▶ **Task goal**: Return all the entries exactly, keeping pictures out.
Content starts
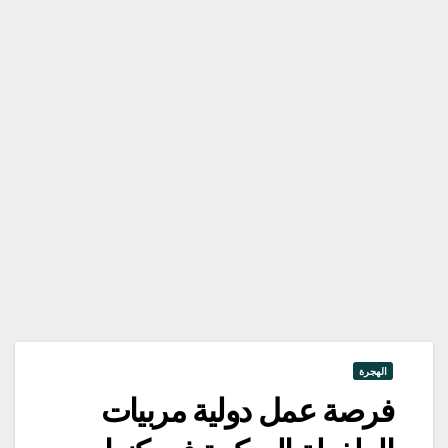
الهجرة
فرصة عمل دولية مربيات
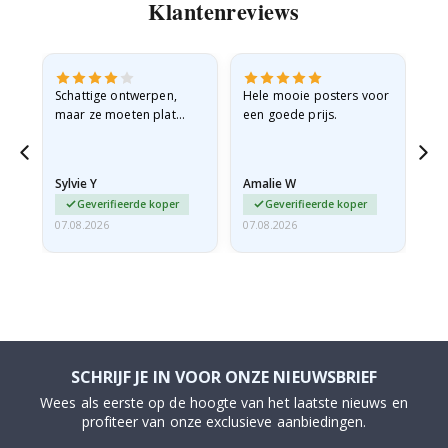
Klantenreviews
Schattige ontwerpen,
Hele mooie posters voor
All
maar ze moeten plat
een goede prijs.
verzonden worden in een
stevige envelop. Omdat
ze opgerold en een
Sylvie Y
Amalie W
Ka
beetje…
Geverifieerde koper
Geverifieerde koper
07.08.2026
07.08.2026
07.
SCHRIJF JE IN VOOR ONZE NIEUWSBRIEF
Wees als eerste op de hoogte van het laatste nieuws en
profiteer van onze exclusieve aanbiedingen.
Content ends
▶ **Worked solution**:
الهجرة
فرصة عمل دولية مربيات
Klantenreviews
Schattige ontwerpen,
Hele mooie posters voor
All
maar ze moeten plat
een goede prijs.
verzonden worden in een
stevige envelop. Omdat
ze opgerold en een
Sylvie Y
Amalie W
Ka
beetje…
Geverifieerde koper
Geverifieerde koper
07.08.2026
07.08.2026
07.
SCHRIJF JE IN VOOR ONZE NIEUWSBRIEF
Wees als eerste op de hoogte van het laatste nieuws en
profiteer van onze exclusieve aanbiedingen.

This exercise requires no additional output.